The article noted that no institution has the resources to completely eliminate cyber risks. As a result, businesses need to make the right strategic choices regarding which threats to mitigate.
“It’s essential that companies develop the capability to quantify their cyber risk exposure in order to form strategies to mitigate that risk. The question is, is it really possible to put a dollar sign on fast-changing cyber risks with data that is difficult to find and often even harder to interpret?” the article asked.
“Companies come much closer to properly weighing how much they should spend to reduce their cyber risk and curb cyber crime when they consider these risks from three perspectives: foregone revenue and ancillary payments, liability losses, and reputational damage,” the article said.

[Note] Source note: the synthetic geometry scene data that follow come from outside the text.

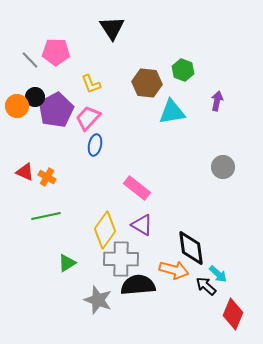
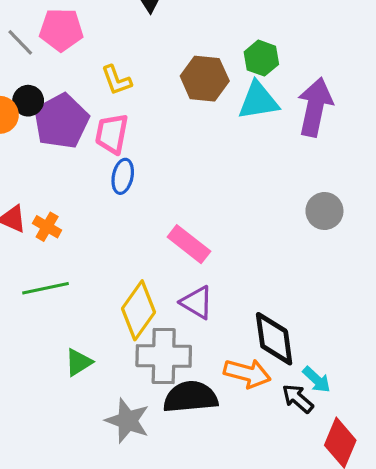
purple arrow: (217, 101) -> (315, 107), size x1.8
cyan triangle: (172, 112) -> (258, 101), moved
pink trapezoid: (88, 118) -> (112, 134), turned -32

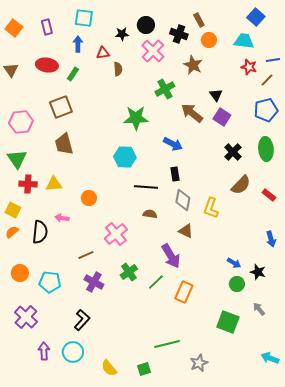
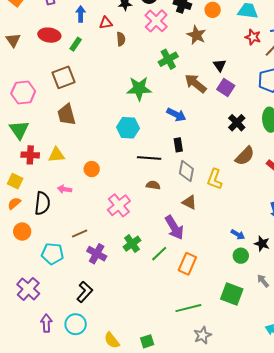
brown line: (86, 255) -> (80, 234), moved
orange circle: (20, 273) -> (22, 232), moved
green line: (167, 344) -> (188, 308), moved

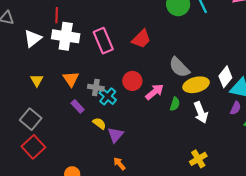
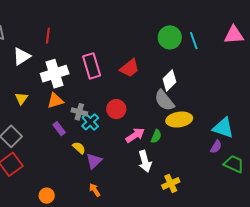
white cross: (66, 36) -> (55, 74), moved, turned -32
white diamond: (225, 77) -> (169, 80), moved
orange triangle: (71, 79) -> (55, 101), turned 42
pink arrow: (155, 92) -> (135, 135), moved
white arrow: (201, 112) -> (145, 161), moved
yellow cross: (198, 159) -> (171, 183), moved

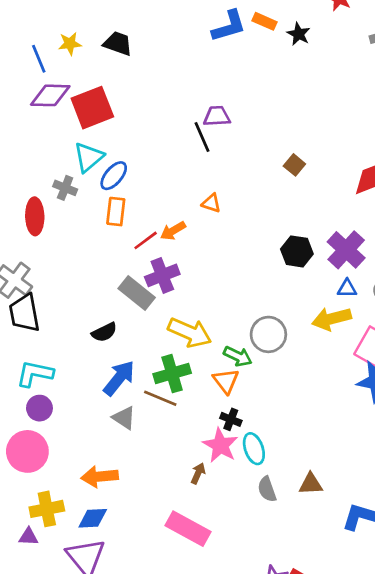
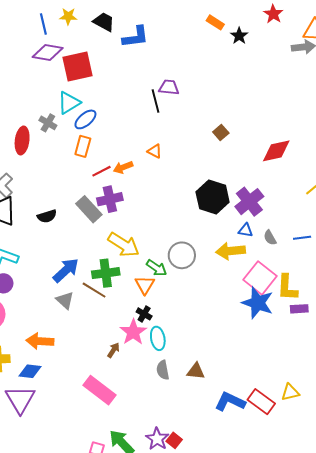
blue L-shape: (229, 26) -> (136, 37), moved
black hexagon: (297, 251) -> (213, 197), size x1.4
black semicircle: (104, 332) -> (47, 216), moved

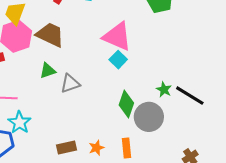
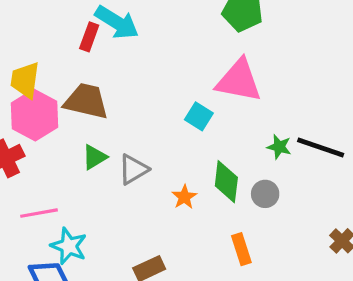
pink triangle: (117, 36) -> (239, 81), moved
gray circle: (149, 117) -> (265, 194), size x0.6
orange star: (97, 148) -> (184, 197), moved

“The direct revenue losses for the companies involved in a cyber attack can be nearly negligible compared to the reputational damage incurred, which in turn can lead to future revenue losses,” the handbook article added. “That is why it is essential for managers to quantify cyber risks more broadly. It can be done and can potentially save companies hundreds of billions of dollars every year.”
The article recommended that the first step in putting a dollar figure on cyber risks is to identify your company’s most important assets and its greatest vulnerabilities.

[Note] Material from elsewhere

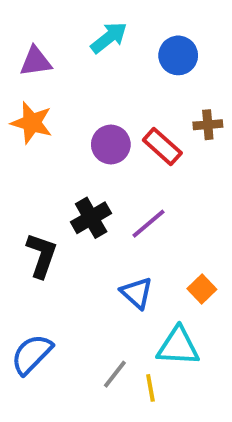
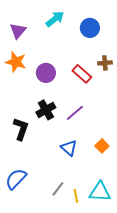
purple triangle: (36, 61) -> (18, 31), turned -42
purple circle: (111, 144) -> (46, 73), moved
cyan triangle: (178, 346) -> (100, 192), moved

It explained that cyber risks generally fall into two categories: 1) those involving services shutting down, and 2) those that compromise information, ranging from sensitive data to corporate secrets or bank accounts.
The challenge is “to build a smart, well-designed cyber risk model that’s able to analyze potential direct revenue, liability and brand loss scenarios. For when a cyber attack happens, companies are hit not just with losses resulting from customers who stop buying products and services; they also face ancillary costs related to fixing their problem, such as regulatory fines, forensics and consulting costs,” the article said.
When critical data is accessed by hackers, the article confirmed that liability losses also become a factor. “A company may need to provide customers years of remediation, such as offering credit monitoring services, along with legal fees and penalties to settle multiple class action lawsuits,” the Marsh & McLennan handbook said.
Finally, companies must quantify how much their future revenues will fall if a cyber attack has damaged their brand, it continued.
“To understand the upper and lower boundaries of their risk, companies must gather general business, operational and technical data that can be modeled against expected and worst-case scenarios,” the article said.
“Using both internal and external data related to the health of their business and operations, managers should be able to predict their expected and maximum cyber losses over a one- to three-year period, just as they can forecast their future revenues,” it said.
They also should estimate what percentage of their customers will leave if an outage results from a cyber breach – or how much their stock valuation and margins could suffer if a cyber attack causes damage to their reputation, the article said, adding that past incidents will help determine the applications that are at the highest risk. “Armed with this information, it’s much easier for managers to judge if their companies have the right level of cyber risk protection and to budget for potential additional spending.”
Articles in MMC’s “Cyber Risk Handbook 2016” cover “Strategy,” “Risks” and “People” topics. (The People section includes a discussion of the “people factor” in cyber threat management as well as staffing and organizing a cyber risk management team.)